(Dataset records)
*-*-*

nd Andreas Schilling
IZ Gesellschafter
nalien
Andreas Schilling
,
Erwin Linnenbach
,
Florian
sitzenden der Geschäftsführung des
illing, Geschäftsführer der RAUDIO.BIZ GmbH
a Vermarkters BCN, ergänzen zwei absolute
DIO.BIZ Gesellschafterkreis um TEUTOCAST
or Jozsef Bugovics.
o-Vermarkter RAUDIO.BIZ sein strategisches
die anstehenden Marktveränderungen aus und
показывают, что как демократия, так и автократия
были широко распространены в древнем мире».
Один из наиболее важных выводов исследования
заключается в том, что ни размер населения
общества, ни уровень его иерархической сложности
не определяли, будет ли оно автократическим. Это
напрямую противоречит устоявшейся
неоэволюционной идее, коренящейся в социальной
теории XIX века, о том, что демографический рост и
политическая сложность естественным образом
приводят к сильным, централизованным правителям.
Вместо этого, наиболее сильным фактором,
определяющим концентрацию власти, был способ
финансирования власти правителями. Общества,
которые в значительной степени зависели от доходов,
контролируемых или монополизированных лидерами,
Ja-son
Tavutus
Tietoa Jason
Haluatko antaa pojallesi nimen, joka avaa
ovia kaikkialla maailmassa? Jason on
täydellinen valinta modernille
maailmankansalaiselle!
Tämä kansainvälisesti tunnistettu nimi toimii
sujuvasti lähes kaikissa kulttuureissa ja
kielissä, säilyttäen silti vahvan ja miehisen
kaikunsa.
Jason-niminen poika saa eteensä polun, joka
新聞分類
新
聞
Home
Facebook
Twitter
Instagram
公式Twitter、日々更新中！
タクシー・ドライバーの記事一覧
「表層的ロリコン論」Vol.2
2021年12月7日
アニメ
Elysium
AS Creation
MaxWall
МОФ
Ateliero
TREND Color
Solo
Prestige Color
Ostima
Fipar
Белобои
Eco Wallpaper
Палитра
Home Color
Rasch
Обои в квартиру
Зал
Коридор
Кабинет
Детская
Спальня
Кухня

*-*-*

■ EXERCISE OBJECTIVE: From the data above, work out how many lines hold "Andreas". Answer with the number alone.

■ OUTPUT FOR THIS TASK: 2